Show HN: From Excel-hell to cloud database heaven in 5 steps - knutmartin
https://restdb.io/blog/from-excel-hell-to-cloud-database-heaven
======
kv85s
In no part of heaven is there a monthly subscription fee.

In no part of heaven does your data go _poof_ and disappear if some 3rd party
company goes under.

In no part of heaven is privacy of your data at the mercy of a 3rd party, that
doesn't share your interests.

------
tryitnow
Meh. When it comes to spreadsheet hell, the issues are usually human, not
technical. It's getting people away from defaulting to spreadsheets as a data
source/destination that is the problem. It's a cultural problem that is
unlikely to be solved by a technical solution any time soon.

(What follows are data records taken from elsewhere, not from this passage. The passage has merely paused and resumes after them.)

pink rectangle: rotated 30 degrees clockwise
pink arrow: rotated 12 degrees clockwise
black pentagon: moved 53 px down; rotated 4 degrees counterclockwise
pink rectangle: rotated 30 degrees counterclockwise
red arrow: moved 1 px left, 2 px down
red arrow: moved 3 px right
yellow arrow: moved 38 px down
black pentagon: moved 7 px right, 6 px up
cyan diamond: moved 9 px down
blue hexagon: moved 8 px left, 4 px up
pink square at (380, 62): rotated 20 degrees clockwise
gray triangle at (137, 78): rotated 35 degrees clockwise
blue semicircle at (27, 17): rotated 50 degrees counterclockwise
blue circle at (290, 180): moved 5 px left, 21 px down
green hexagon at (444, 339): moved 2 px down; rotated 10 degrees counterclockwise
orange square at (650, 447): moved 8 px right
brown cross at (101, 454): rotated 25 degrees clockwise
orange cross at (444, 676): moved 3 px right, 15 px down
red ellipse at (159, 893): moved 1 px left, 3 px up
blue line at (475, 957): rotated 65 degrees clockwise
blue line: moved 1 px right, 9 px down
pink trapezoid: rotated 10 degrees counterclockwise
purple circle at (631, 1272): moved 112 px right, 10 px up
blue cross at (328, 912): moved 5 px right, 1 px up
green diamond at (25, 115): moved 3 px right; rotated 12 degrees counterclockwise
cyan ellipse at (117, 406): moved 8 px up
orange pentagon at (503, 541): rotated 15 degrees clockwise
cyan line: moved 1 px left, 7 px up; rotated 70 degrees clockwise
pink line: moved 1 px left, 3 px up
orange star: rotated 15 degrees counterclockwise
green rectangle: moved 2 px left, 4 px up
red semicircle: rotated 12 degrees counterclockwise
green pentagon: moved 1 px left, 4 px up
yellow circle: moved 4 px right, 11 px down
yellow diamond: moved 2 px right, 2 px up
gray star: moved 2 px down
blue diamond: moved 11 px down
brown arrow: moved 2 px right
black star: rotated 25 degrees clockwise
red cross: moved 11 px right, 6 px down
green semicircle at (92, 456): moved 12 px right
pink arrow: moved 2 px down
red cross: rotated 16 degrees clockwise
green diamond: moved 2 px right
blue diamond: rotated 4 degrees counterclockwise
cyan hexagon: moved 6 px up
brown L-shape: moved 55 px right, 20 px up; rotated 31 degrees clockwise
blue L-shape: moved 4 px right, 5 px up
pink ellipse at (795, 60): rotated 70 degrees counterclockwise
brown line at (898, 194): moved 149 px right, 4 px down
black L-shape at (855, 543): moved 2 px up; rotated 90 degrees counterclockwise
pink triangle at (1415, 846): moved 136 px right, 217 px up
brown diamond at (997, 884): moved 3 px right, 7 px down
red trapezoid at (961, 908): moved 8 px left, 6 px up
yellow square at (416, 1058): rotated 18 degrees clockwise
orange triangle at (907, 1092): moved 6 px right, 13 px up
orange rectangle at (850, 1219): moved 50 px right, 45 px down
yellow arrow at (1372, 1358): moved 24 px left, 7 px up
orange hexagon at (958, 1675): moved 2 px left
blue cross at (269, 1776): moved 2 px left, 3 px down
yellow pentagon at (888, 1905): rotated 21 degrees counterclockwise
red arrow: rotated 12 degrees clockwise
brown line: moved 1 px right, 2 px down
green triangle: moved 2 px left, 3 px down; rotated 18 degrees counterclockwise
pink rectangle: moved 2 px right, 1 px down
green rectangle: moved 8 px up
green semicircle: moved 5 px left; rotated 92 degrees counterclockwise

And no, there's no way this happens in 5 steps. Spreadsheet hell usually
exists because of poor data management practices and/or lack of understanding.
In other words there's some underlying reason people think they need to use
spreadsheets instead of other data management tools.

------
fragmede
This looks quite cool! Excel spreadsheets do worryingly much work in industry,
and lack even mediocre software industry practices.

It's confusing to me why the article spends so much time describing Excel->CSV
translation pitfalls, when the screenshots indicate "Excel" is a supported
format. As a developer, I can understand _why_ , but handling those
differences internally would make for a much more seamless user experience.

------
jaclaz
I presume that the implication is that a local database, being midway, is
purgatory.

------
noodlesUK
Isn't migrating away from so-called Excel hell exactly the sort of thing a
traditional RDBMS is for? It's already tabular data, I feel like MongoDB (the
tech behind the platform allegedly) is just adding another layer of confusion
for this use case. Don't get me wrong, there are places where NoSQL works
great, but spreadsheets aren't one of them.

------
spellcheck
You misspelled "genius" as "genious".